1.01.2013 18:25:07

YENİ YIL

YENİ YIL

Yeni bir yıla girmek sizi heyecanlandırıyor mu, bilmiyorum. Hayatım boyunca yılbaşı gecesine özel bir anlam yüklemedim,yüklemiyorum da…

Yeni bir yıla girmek sizi heyecanlandırıyor mu, bilmiyorum.
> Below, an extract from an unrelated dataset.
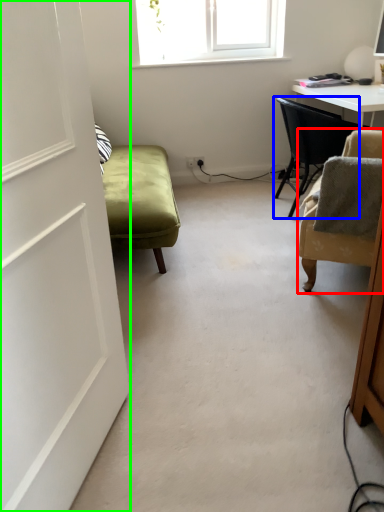 Question: Based on their relative distances, which object is nearer to chair (highlighted by a red box)? Choose from chair (highlighted by a blue box) and door (highlighted by a green box).

Choices:
 (A) chair
 (B) door

Answer: (A) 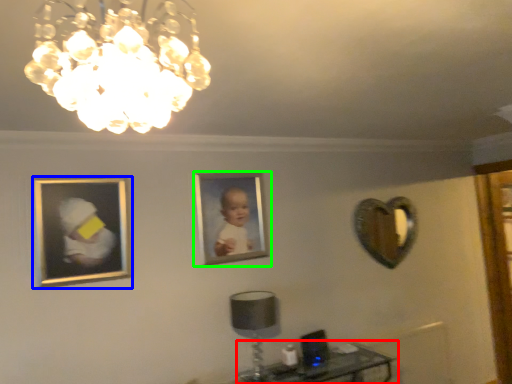 Question: Which object is positioned farthest from table (highlighted by a red box)? Select from picture frame (highlighted by a blue box) and picture frame (highlighted by a green box).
Hayatım boyunca yılbaşı gecesine özel bir anlam yüklemedim,yüklemiyorum da…

Hiç kimse kusura bakmasın, içimde yeni bir yıla ait hiçbir kıpırtı yok.

Ayrıca bir yıl daha geride kaldı diye de hayıflanmıyorum…

Yeni bir yıla girdik diye, ne geçtiğimiz yılın muhasebesini yapıyor, ne de bu takvim yılının hayalini kuruyorum.

Takvim yapraklarına bakarsak, bir yıl daha bitti.

Yeni olan bir şey varsa, sadece ve sadece masalarımızdaki ve duvarlardaki takvimler.

Bizim kuşak talihli bir kuşak mı, doğrusunu isterseniz bilemiyorum ama şu bir gerçek ki, biz yılların geçtiğini takvimlere bakarak, yapraklarını kopararak veya her geçen günün üzerine bir çizik atarak anlıyoruz.

Oysa, şair Kemalettin Kamu, Bingöl çobanlarını anlatan şiirinde;

“Okuma yok, yazma yok, bilmeyiz eski yeni,

Kuzular söyler bize yılların geçtiğini” derken, zamanın takvim yapraklarından ibaret olmadığının altını çiziyordu…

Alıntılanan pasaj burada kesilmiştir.